Dlatego w książce „Wtedy dopełni się tajemnica Boża” („Then Is Finished the Mystery of God”, z roku 1969) wyjaśniono między innymi: „Z uwagi na ucisk religijny zastosowany wobec ludu Jehowy i podbicie go w niewolę istotnie można niewierne Jeruzalem ‛duchowo’ nazwać Egiptem. Podobnie zresztą jak za dni proroka Mojżesza pierwszy baranek paschalny był zabity w Egipcie, tak Jezus Chrystus — pozaobrazowy Baranek Paschalny — został zabity w niewiernym Jeruzalem”. Następnie w odniesieniu do czasów nowożytnych książka dodaje, że „wyrażenie ‛wielkie miasto’ musi oznaczać pozafiguralne niewierne Jeruzalem, mianowicie chrześcijaństwo” (Strony 272 i 273 wydania angielskiego).
A dlaczego w „Strażnicy” nr XCIX/1 (w artykule „‛Drzewo’, którego upadek wstrząśnie światem”) odniesiono Apokalipsę 11:8 do istniejącego obecnie ogólnoświatowego systemu władzy politycznej?
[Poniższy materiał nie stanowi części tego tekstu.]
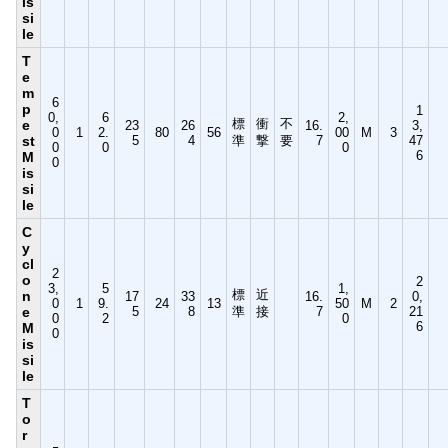
is
si
le
T
e
m
6
p
1
0,
6
2,
標
衝
不
e
23
26
16.
3,
0
1
2.
80
56
00
M
3
st
5
4
準
撃
要
7
47
0
0
0
6
M
0
is
si
le
C
y
cl
2
o
2
3,
5
1,
標
近
n
17
33
16.
0,
0
1
9.
24
13
50
M
2
e
5
8
準
接
7
21
0
2
0
6
M
0
is
si
le
T
o
r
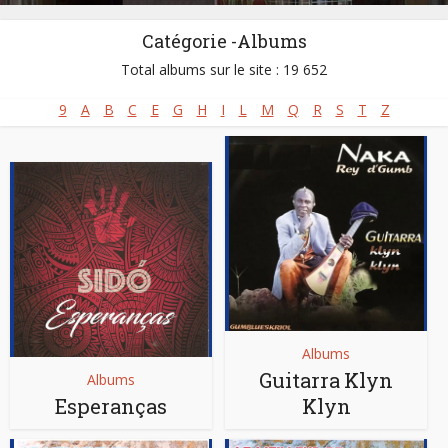
Catégorie -Albums
Total albums sur le site : 19 652
9
A
B
C
E
G
H
I
L
M
Q
R
S
T
Z
Albums
Guitarra Klyn
Albums
Esperanças
Klyn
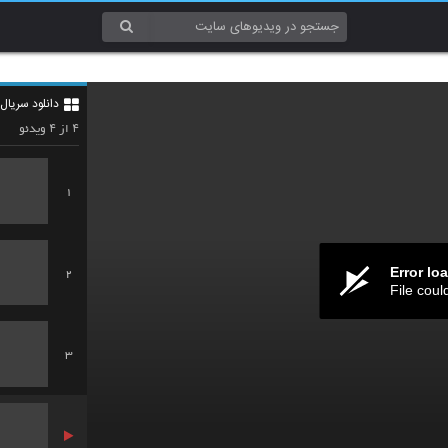
دانلود سریا
۴
۴
از
ویدئو
1
Error lo
2
File coul
3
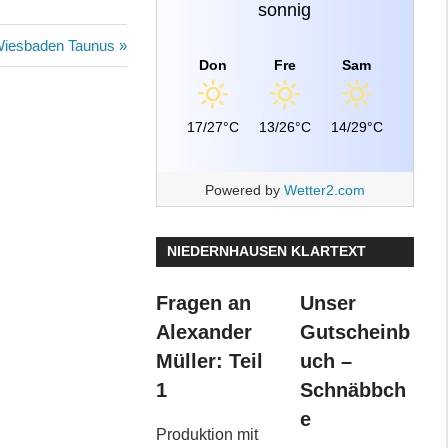
sonnig
Wiesbaden Taunus
Don
Fre
Sam
17/27°C
13/26°C
14/29°C
Powered by
Wetter2.com
NIEDERNHAUSEN KLARTEXT
Fragen an
Unser
Alexander
Gutscheinb
Müller: Teil
uch –
1
Schnäbbch
e
Produktion mit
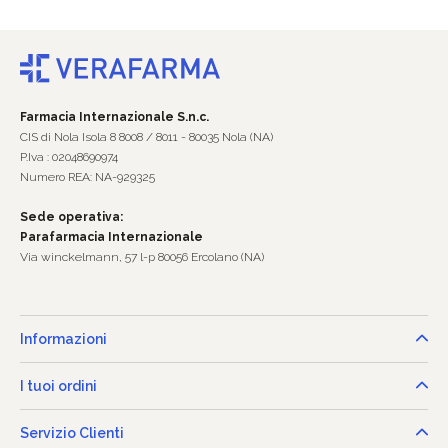
Farmacia Internazionale S.n.c.
CIS di Nola Isola 8 8008 / 8011 - 80035 Nola (NA)
P.Iva : 02048690974
Numero REA: NA-929325
Sede operativa:
Parafarmacia Internazionale
Via winckelmann, 57 l-p 80056 Ercolano (NA)
Informazioni
I tuoi ordini
Servizio Clienti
Starożytny Egipt był w swoim czasie wybitną potęgą polityczną. Rozdział 31. proroctwa Ezechiela zawiera ostrzeżenie skierowane do „faraona, króla egipskiego, i całego jego mnóstwa”.a We wspomnianej „Strażnicy” przy omawianiu 31. rozdziału Księgi Ezechiela słusznie nawiązano do Apokalipsy 11:8. Wskazano przy tym głównie na fakt, że według Biblii słusznie można przypisywać „Egiptowi” znaczenie przenośne. Przy nowożytnym, pozaobrazowym spełnieniu 31. rozdziału Ezechiela nie chodzi o literalny kraj egipski, ale raczej o polityczny system rzeczy, jaki za naszych czasów rozciąga się na cały świat. Dlaczego? Starożytny Egipt był ogromną potęgą militarną, która niby potężne drzewo próbowała rozpostrzeć swoją przewagę do krańców świata, aby wywierać dominujący wpływ na wszystkie ludy. Podobnie istnieje dzisiaj ogólnoświatowa organizacja polityczna, dająca się przyrównać do wysokiego cedru na górskich stokach Libanu, pod którym znajdują schronienie liczne narody.
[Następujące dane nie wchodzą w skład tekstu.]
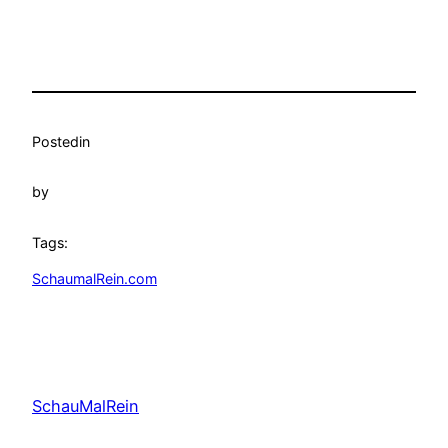
Posted
in
by
Tags:
SchaumalRein.com
SchauMalRein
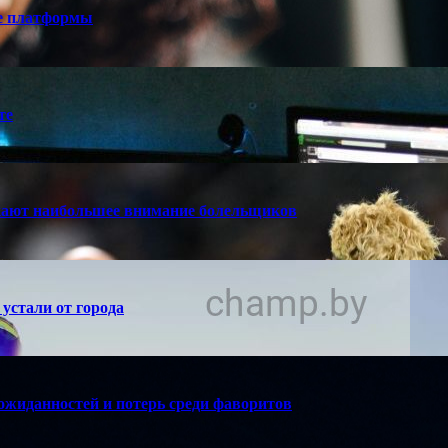
е платформы
те
кают наибольшее внимание болельщиков
устали от города
ожиданностей и потерь среди фаворитов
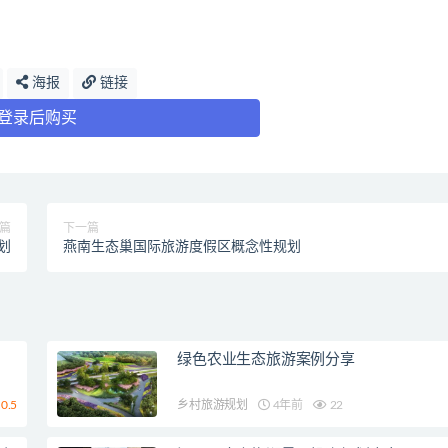
海报
链接
登录后购买
篇
下一篇
划
燕南生态巢国际旅游度假区概念性规划
绿色农业生态旅游案例分享
0.5
乡村旅游规划
4年前
22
Zatem choć kontekst Apokalipsy 11:8 wskazuje, iż werset ten spełnia się teraz w szczególności na nominalnym chrześcijaństwie, można się słusznie na niego powołać dla udowodnienia, że stosowne jest szukanie współczesnego duchowego zastosowania dla „Egiptu” wspomnianego w 31. rozdziale Księgi Ezechiela.
[Przypis]
a W Księdze Ezechiela 31:3 czytamy między innymi: „Oto Aszszur: jak cedr na Libanie”. Warto zauważyć, że w niektórych przekładach (wśród nich w „Biblii gdańskiej”) znajdujemy słowa: „Oto Assur „był” jako cedr na Libanie”. Skutkiem tego rozumiano dawniej, że olbrzymie „drzewo” wyobrażało starożytną Asyrię. Ale w oryginale hebrajskim nie ma odpowiednika wyrazu „był”. A kontekst wskazuje, iż ostrzeżenie było skierowane do faraona i jego hufców, o których powiedziano, że przypominają Asyryjczyka, a także cedr na Libanie. Widocznie więc wzmianka o Asyryjczyku miała po prostu dawać wyobrażenie o wielkiej potędze militarnej, jaką istotnie dysponował starożytny Egipt.